Alors que va débuter la saison des publications de résultats du premier trimestre, les marchés financiers font de nouveau preuve d’une complaisance troublante.

Après avoir connu un krach majeur et très rapide (-34% entre le pic du 19 février et le point bas du 23 mars), la Bourse américaine a bénéficié d’un rebond de 25% environ au cours des trois semaines passées –motivé par une apparente décélération de l’épidémie de coronavirus et par des actions de politique monétaire et budgétaire sans précédent dans le monde.

Les marchés financiers font le pari d’un rebond en « U » de l’économie mondiale, selon la dernière enquête de Bank of America auprès des gérants de fonds. Comme l’observent les stratégistes de Goldman Sachs dans une note datée du 13 avril, « il est remarquable que les Etats-Unis soient au milieu de l’une des plus graves crises économiques au cours des cent dernières années, accompagnée d’une rupture sociétale sans précédent, alors que la Bourse se traite au même niveau qu’en juin 2019, soit 10 mois auparavant. »

Ce rebond s’est traduit par une remontée des multiples de valorisation qui a contrebalancé un mouvement de révision en baisse des estimations de résultat, en anticipation de ce que les entreprises vont bientôt annoncer (pour peu qu’elles aient un minimum de visibilité sur l’impact du coronavirus, ce qui est loin d’être acquis pour l’heure).

Au niveau de l’indice S&P 500, les prévisions de bénéfice à 12 mois ont chuté de 8% (depuis le 20 mars) quand le P/E du marché a bondi de 33%. Cette dynamique est essentiellement liée aux annonces de politique monétaire et budgétaire.

Les prévisions de bénéfice par action étaient d’environ 175 dollars par action pour l’indice S&P 500 en juin 2019. Elles ne sont plus que de 149 dollars pour 2020 (Goldman Sachs attend 110 dollars).

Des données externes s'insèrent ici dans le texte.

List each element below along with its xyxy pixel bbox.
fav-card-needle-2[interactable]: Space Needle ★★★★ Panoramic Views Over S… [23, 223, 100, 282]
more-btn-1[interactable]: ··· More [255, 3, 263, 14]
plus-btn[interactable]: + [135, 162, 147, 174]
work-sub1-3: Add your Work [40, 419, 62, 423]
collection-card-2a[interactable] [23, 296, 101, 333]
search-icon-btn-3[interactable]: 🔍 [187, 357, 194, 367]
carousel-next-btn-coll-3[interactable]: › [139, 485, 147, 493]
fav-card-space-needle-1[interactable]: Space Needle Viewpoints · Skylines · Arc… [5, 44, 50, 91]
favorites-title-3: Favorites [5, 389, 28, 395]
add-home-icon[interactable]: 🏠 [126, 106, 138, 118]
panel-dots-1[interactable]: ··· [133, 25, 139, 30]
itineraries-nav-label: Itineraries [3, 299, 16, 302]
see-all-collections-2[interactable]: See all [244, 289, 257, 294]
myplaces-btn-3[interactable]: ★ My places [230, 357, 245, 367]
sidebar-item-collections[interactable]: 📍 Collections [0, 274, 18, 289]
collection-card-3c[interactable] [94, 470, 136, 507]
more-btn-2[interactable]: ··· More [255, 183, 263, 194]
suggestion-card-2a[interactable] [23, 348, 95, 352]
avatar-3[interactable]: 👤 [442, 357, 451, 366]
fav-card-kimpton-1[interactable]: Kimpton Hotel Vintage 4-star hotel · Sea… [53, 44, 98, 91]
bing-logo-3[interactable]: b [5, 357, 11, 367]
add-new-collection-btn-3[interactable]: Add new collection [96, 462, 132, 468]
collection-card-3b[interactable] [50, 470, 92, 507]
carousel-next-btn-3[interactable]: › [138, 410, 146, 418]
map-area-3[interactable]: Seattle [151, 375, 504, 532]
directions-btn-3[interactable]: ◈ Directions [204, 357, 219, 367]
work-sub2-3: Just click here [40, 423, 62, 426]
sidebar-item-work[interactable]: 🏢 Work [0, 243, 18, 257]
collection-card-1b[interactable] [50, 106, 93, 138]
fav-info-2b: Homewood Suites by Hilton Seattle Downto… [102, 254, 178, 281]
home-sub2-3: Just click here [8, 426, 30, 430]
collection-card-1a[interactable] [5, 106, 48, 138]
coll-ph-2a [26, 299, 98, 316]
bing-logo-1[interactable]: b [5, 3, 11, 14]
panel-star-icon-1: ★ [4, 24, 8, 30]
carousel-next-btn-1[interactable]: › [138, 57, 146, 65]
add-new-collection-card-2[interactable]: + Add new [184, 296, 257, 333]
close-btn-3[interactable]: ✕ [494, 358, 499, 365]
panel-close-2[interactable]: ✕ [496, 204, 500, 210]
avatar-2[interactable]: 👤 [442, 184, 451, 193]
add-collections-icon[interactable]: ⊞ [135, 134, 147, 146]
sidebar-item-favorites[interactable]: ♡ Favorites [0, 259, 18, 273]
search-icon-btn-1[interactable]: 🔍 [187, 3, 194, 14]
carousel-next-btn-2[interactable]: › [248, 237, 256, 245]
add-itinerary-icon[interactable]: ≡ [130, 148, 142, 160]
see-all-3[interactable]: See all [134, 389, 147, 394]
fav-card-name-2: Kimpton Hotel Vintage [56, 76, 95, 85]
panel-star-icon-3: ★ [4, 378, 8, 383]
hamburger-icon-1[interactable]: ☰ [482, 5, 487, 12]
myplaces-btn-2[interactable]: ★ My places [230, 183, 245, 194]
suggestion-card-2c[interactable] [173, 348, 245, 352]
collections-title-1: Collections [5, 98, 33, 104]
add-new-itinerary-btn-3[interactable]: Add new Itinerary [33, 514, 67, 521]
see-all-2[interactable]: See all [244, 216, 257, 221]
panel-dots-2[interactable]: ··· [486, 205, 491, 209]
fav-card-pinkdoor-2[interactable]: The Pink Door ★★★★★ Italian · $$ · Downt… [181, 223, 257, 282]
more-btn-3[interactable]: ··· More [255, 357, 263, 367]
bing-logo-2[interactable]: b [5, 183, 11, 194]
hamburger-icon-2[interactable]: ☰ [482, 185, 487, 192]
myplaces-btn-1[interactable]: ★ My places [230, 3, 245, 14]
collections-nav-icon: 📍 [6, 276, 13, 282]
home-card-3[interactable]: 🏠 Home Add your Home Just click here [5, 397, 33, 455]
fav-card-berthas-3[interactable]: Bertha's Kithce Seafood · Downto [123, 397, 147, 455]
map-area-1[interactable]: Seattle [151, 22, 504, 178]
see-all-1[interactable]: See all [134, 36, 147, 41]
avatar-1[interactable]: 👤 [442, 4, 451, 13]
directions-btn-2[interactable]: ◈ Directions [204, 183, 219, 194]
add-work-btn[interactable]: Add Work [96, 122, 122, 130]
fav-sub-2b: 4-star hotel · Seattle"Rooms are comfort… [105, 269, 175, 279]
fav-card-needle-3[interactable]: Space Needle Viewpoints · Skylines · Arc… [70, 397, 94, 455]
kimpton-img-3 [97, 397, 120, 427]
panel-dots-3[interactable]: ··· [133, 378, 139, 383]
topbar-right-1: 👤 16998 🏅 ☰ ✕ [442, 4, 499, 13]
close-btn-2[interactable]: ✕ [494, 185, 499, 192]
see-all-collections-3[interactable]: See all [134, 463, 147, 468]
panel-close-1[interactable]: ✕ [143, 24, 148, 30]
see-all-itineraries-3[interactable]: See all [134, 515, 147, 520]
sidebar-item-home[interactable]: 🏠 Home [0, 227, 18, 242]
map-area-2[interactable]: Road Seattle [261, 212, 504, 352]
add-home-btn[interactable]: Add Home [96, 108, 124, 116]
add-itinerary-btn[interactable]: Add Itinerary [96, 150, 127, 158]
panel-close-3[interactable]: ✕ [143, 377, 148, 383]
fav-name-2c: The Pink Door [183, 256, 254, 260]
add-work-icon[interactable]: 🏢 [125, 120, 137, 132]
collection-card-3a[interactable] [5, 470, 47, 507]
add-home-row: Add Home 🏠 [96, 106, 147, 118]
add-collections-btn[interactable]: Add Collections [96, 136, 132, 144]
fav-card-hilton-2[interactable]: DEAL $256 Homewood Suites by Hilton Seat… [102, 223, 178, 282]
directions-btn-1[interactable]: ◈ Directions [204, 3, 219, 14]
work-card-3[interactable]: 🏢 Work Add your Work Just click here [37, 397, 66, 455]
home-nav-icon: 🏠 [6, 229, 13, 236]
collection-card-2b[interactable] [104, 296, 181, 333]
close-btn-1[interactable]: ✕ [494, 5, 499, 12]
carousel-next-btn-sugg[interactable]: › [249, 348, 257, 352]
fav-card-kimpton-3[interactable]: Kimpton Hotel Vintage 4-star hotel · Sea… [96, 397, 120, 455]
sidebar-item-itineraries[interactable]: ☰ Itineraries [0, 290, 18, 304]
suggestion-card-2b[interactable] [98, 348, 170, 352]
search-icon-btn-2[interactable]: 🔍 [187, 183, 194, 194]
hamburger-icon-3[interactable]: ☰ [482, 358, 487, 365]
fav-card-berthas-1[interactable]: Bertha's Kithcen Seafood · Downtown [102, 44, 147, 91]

Les analystes prévoient un rebond vers 175-176 dollars l’an prochain, soit un multiple de valorisation de 15,9x, au-dessus de la moyenne historique.

Certains investisseurs considéreront, peut-être à raison, que le krach du premier trimestre constituait un point d’entrée historique sur les marchés actions. La reprise en « V » serait donc un scénario plausible, d’autant que la pandémie semble sous contrôle.

D’autres observateurs estiment au contraire que tant que l’on n’aura pas pris la pleine mesure de cette crise et de son impact de long terme sur l’économie, les nouveaux modes d’organisation sociétaux, ainsi que l’impact sur les différents secteurs d’activité, il est possible que les marchés testent de nouveaux plus bas. Avec néanmoins un plancher créé par l’intervention des pouvoirs publics pour soutenir l’activité.

Il est toujours très difficile de faire la part des choses avec aussi peu de recul et si peu d’indications de la part des entreprises.

Pour les investisseurs en actions, l’important est de poursuivre le travail d’investigation et de bien se concentrer sur les métiers, les fondamentaux et la stratégie adoptée par les directions d’entreprises.

C’est bien cela qui sur le long terme reste le facteur central de création de valeur, dans les métiers qui sortiront les plus forts de la crise actuelle.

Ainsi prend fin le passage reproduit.